[Stored dataset items]
+++++

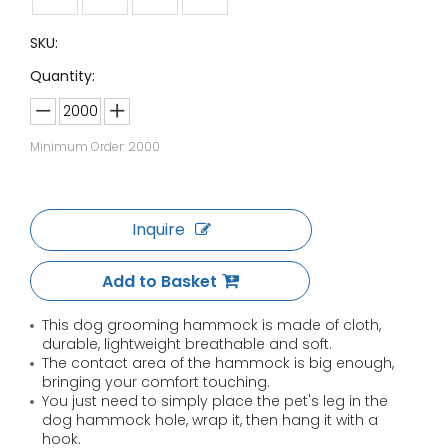
SKU:
Quantity:
Minimum Order: 2000
Inquire
Add to Basket
This dog grooming hammock is made of cloth,
durable, lightweight breathable and soft.
The contact area of the hammock is big enough,
bringing your comfort touching.
You just need to simply place the pet's leg in the
dog hammock hole, wrap it, then hang it with a
hook.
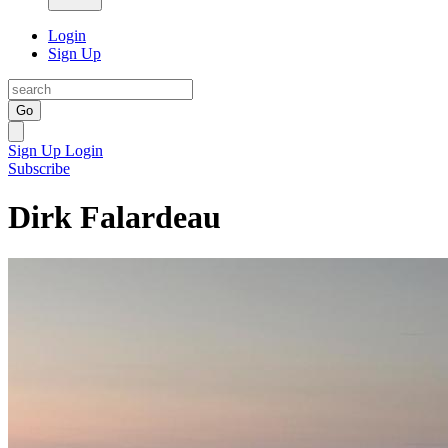
Login
Sign Up
Go
Sign Up
Login
Subscribe
Dirk Falardeau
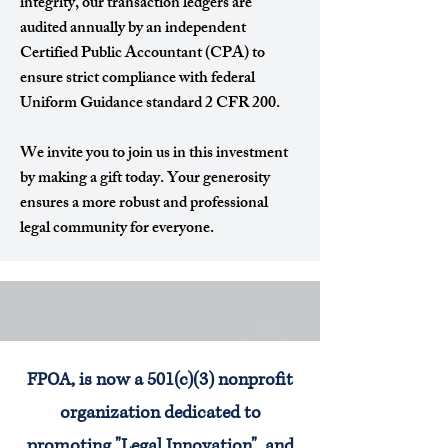
integrity, our transaction ledgers are
audited annually by an independent
Certified Public Accountant (CPA) to
ensure strict compliance with federal
Uniform Guidance standard 2 CFR 200.
We invite you to join us in this investment
by making a gift today. Your generosity
ensures a more robust and professional
legal community for everyone.
FPOA, is now a 501(c)(3) nonprofit
organization dedicated to
promoting "Legal Innovation", and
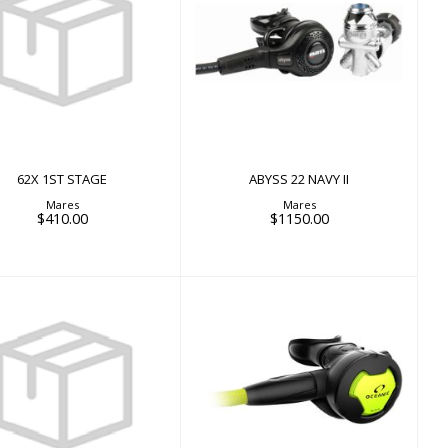
62X 1ST STAGE
ABYSS 22 NAVY II
$410.00
$1150.00
62X 1ST STAGE
ABYSS 22 NAVY II
Mares
Mares
$410.00
$1150.00
Adapter Kit 7/16"
ALPHA 10 OCTOPUS
$22.00
$205.00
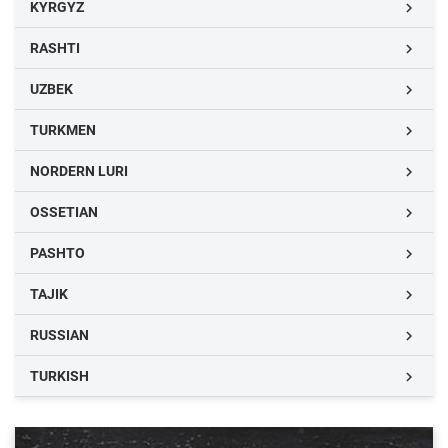
KYRGYZ

RASHTI

UZBEK

TURKMEN

NORDERN LURI

OSSETIAN

PASHTO

TAJIK

RUSSIAN

TURKISH

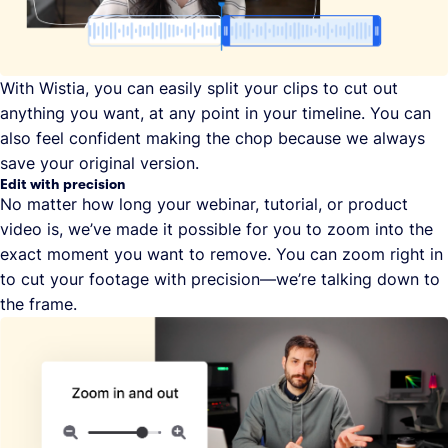
With Wistia, you can easily split your clips to cut out
anything you want, at any point in your timeline. You can
also feel confident making the chop because we always
save your original version.
Edit with precision
No matter how long your webinar, tutorial, or product
video is, we’ve made it possible for you to zoom into the
exact moment you want to remove. You can zoom right in
to cut your footage with precision—we’re talking down to
the frame.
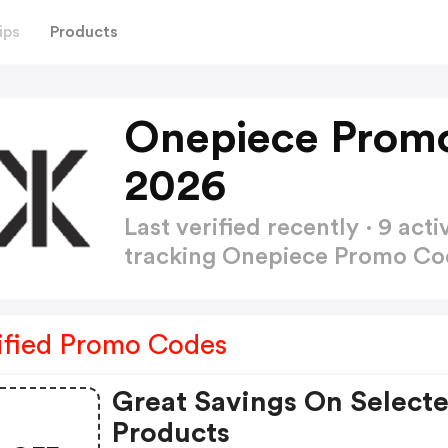
ips
Products
Onepiece Prom
2026
Last verified recently · 9 a
tracking Onepiece Promo C
ified Promo Codes
Great Savings On Select
Products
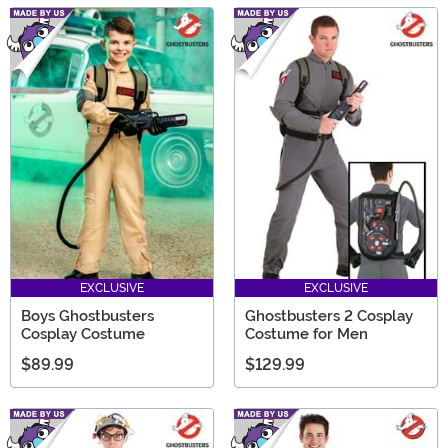
EXCLUSIVE
EXCLUSIVE
Boys Ghostbusters
Ghostbusters 2 Cosplay
Cosplay Costume
Costume for Men
$89.99
$129.99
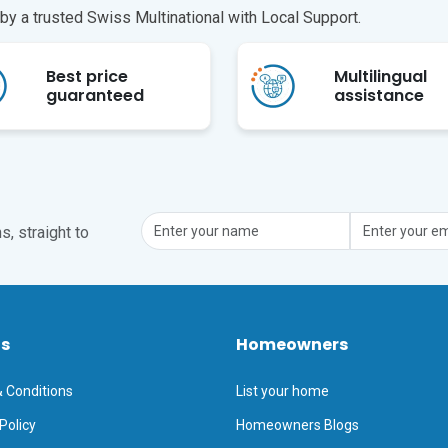
y a trusted Swiss Multinational with Local Support.
Best price
Multilingual
guaranteed
assistance
, straight to
ts
Homeowners
 Conditions
List your home
Policy
Homeowners Blogs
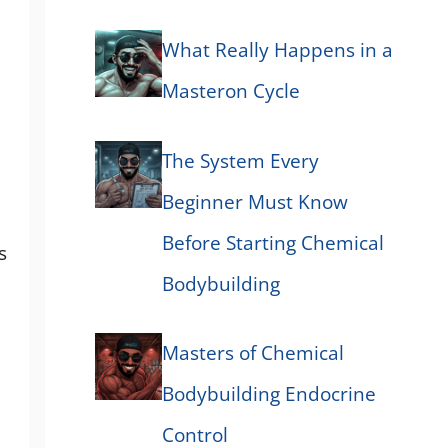
What Really Happens in a
Masteron Cycle
The System Every
Beginner Must Know
Before Starting Chemical
s
Bodybuilding
Masters of Chemical
Bodybuilding Endocrine
Control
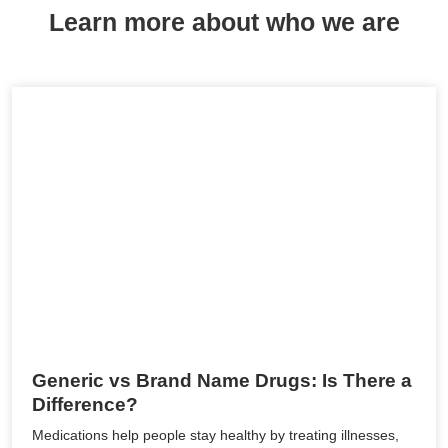
Learn more about who we are
Generic vs Brand Name Drugs: Is There a
Difference?
Medications help people stay healthy by treating illnesses,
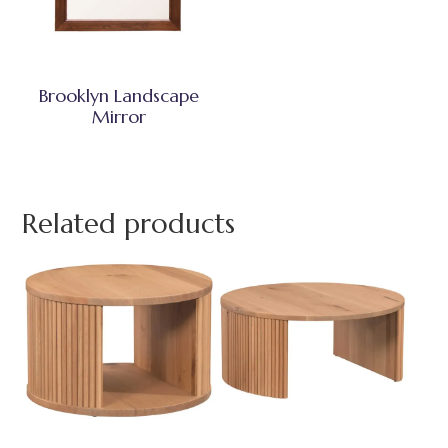
Brooklyn Landscape
Mirror
Related products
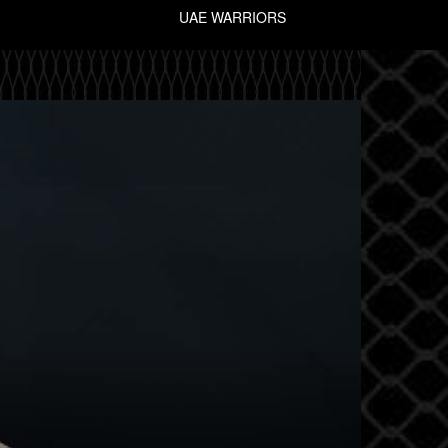
UAE WARRIORS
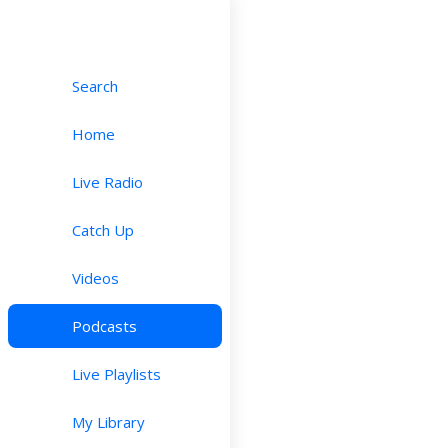
Search
Home
Live Radio
Catch Up
Videos
Podcasts
Live Playlists
My Library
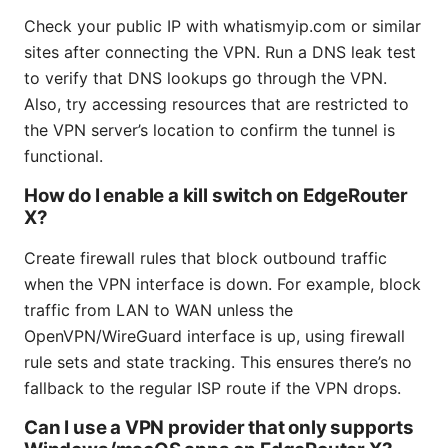
Check your public IP with whatismyip.com or similar
sites after connecting the VPN. Run a DNS leak test
to verify that DNS lookups go through the VPN.
Also, try accessing resources that are restricted to
the VPN server’s location to confirm the tunnel is
functional.
How do I enable a kill switch on EdgeRouter
X?
Create firewall rules that block outbound traffic
when the VPN interface is down. For example, block
traffic from LAN to WAN unless the
OpenVPN/WireGuard interface is up, using firewall
rule sets and state tracking. This ensures there’s no
fallback to the regular ISP route if the VPN drops.
Can I use a VPN provider that only supports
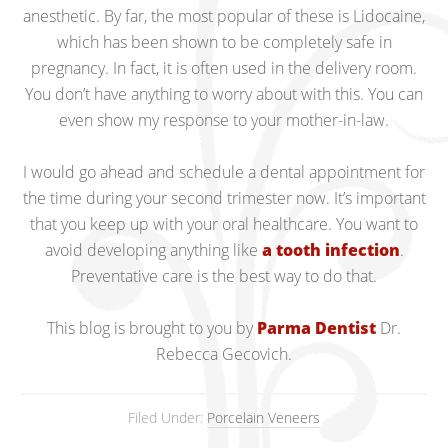
anesthetic. By far, the most popular of these is Lidocaine,
which has been shown to be completely safe in
pregnancy. In fact, it is often used in the delivery room.
You don’t have anything to worry about with this. You can
even show my response to your mother-in-law.
I would go ahead and schedule a dental appointment for
the time during your second trimester now. It’s important
that you keep up with your oral healthcare. You want to
avoid developing anything like
a tooth infection
.
Preventative care is the best way to do that.
This blog is brought to you by
Parma Dentist
Dr.
Rebecca Gecovich.
Filed Under:
Porcelain Veneers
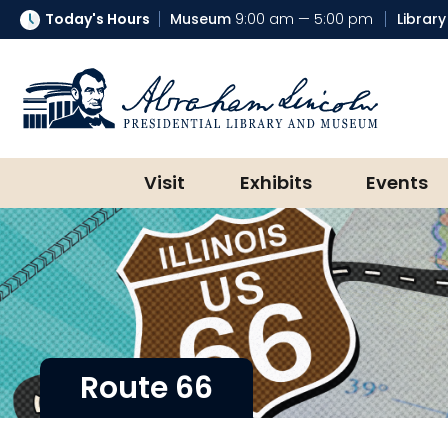
Today's Hours
Museum
9:00 am — 5:00 pm
Library
Abraham Lincoln Presidential Lib
Visit
Exhibits
Events
Route 66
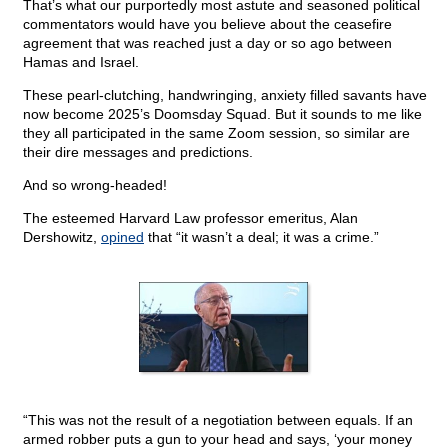
That’s what our purportedly most astute and seasoned political
commentators would have you believe about the ceasefire
agreement that was reached just a day or so ago between
Hamas and Israel.
These pearl-clutching, handwringing, anxiety filled savants have
now become 2025’s Doomsday Squad. But it sounds to me like
they all participated in the same Zoom session, so similar are
their dire messages and predictions.
And so wrong-headed!
The esteemed Harvard Law professor emeritus, Alan
Dershowitz,
opined
that “it wasn’t a deal; it was a crime.”
“This was not the result of a negotiation between equals. If an
armed robber puts a gun to your head and says, ‘your money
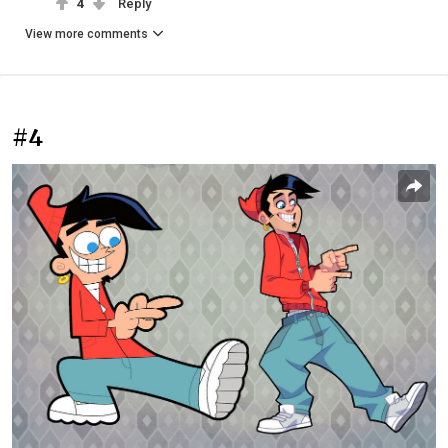
4
Reply
View more comments
#4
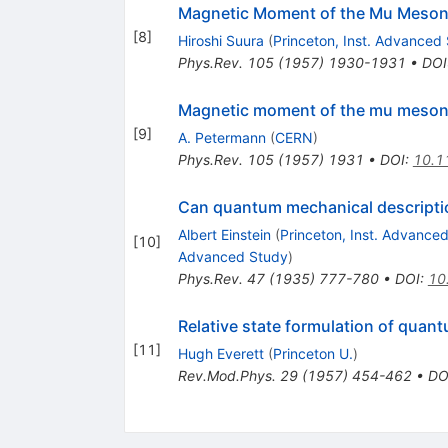
Magnetic Moment of the Mu Meso
[
8
]
Hiroshi Suura
(
Princeton, Inst. Advanced
Phys.Rev.
105
(
1957
)
1930-1931
•
DOI
Magnetic moment of the mu meso
[
9
]
A. Petermann
(
CERN
)
Phys.Rev.
105
(
1957
)
1931
•
DOI
:
10.1
Can quantum mechanical descriptio
Albert Einstein
(
Princeton, Inst. Advance
[
10
]
Advanced Study
)
Phys.Rev.
47
(
1935
)
777-780
•
DOI
:
10
Relative state formulation of qua
[
11
]
Hugh Everett
(
Princeton U.
)
Rev.Mod.Phys.
29
(
1957
)
454-462
•
DO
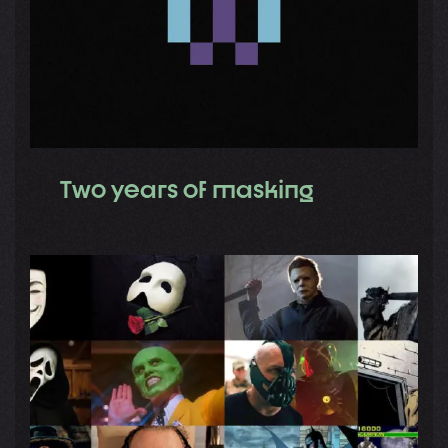
Two years of masking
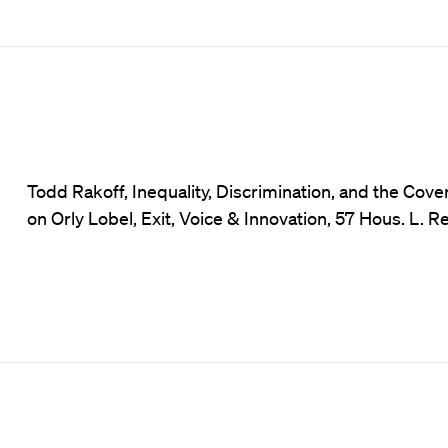
Todd Rakoff, Inequality, Discrimination, and the C
on Orly Lobel, Exit, Voice & Innovation, 57 Hous. L. R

+++++

Exercise instructions:
Where a line in the records above contains "ensures", include it in the count, and give only that number.

Solution:
2